▶ [Requirement]: Your answer must restate each entry below word for word, with no pictures in it.

Extracted data: Begin

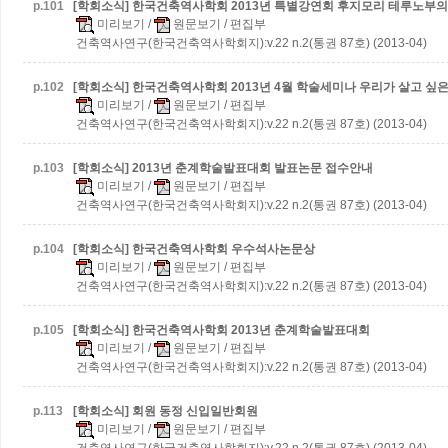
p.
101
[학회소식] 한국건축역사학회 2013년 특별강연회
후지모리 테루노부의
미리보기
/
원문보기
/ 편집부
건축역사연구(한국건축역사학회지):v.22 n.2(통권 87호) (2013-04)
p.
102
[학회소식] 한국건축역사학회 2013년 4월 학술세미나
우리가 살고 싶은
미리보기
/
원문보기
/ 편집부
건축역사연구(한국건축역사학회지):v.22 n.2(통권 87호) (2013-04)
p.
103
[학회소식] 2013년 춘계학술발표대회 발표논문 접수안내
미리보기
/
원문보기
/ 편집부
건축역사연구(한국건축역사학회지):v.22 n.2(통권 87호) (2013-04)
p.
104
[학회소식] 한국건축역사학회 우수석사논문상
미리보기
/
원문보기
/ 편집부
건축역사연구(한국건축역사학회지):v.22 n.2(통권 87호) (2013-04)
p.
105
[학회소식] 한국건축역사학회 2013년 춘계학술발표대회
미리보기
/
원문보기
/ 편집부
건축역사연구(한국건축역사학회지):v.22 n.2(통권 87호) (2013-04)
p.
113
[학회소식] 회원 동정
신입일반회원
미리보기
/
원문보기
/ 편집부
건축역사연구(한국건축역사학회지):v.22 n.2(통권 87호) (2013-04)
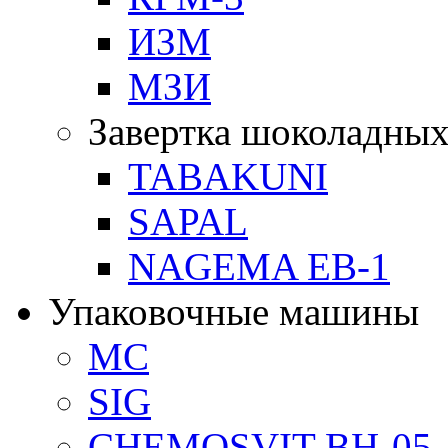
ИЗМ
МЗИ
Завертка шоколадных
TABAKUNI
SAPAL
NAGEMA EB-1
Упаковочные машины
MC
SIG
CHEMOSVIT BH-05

Extracted data: End

▶ [Worked solution]:
p.
101
[학회소식] 한국건축역사학회 2013년 특별강연회
후지모리 테루노부의
미리보기
/
원문보기
/ 편집부
건축역사연구(한국건축역사학회지):v.22 n.2(통권 87호) (2013-04)
p.
102
[학회소식] 한국건축역사학회 2013년 4월 학술세미나
우리가 살고 싶은
미리보기
/
원문보기
/ 편집부
건축역사연구(한국건축역사학회지):v.22 n.2(통권 87호) (2013-04)
p.
103
[학회소식] 2013년 춘계학술발표대회 발표논문 접수안내
미리보기
/
원문보기
/ 편집부
건축역사연구(한국건축역사학회지):v.22 n.2(통권 87호) (2013-04)
p.
104
[학회소식] 한국건축역사학회 우수석사논문상
미리보기
/
원문보기
/ 편집부
건축역사연구(한국건축역사학회지):v.22 n.2(통권 87호) (2013-04)
p.
105
[학회소식] 한국건축역사학회 2013년 춘계학술발표대회
미리보기
/
원문보기
/ 편집부
건축역사연구(한국건축역사학회지):v.22 n.2(통권 87호) (2013-04)
p.
113
[학회소식] 회원 동정
신입일반회원
미리보기
/
원문보기
/ 편집부
건축역사연구(한국건축역사학회지):v.22 n.2(통권 87호) (2013-04)
ИЗМ
МЗИ
Завертка шоколадных
TABAKUNI
SAPAL
NAGEMA EB-1
Упаковочные машины
MC
SIG
CHEMOSVIT BH-05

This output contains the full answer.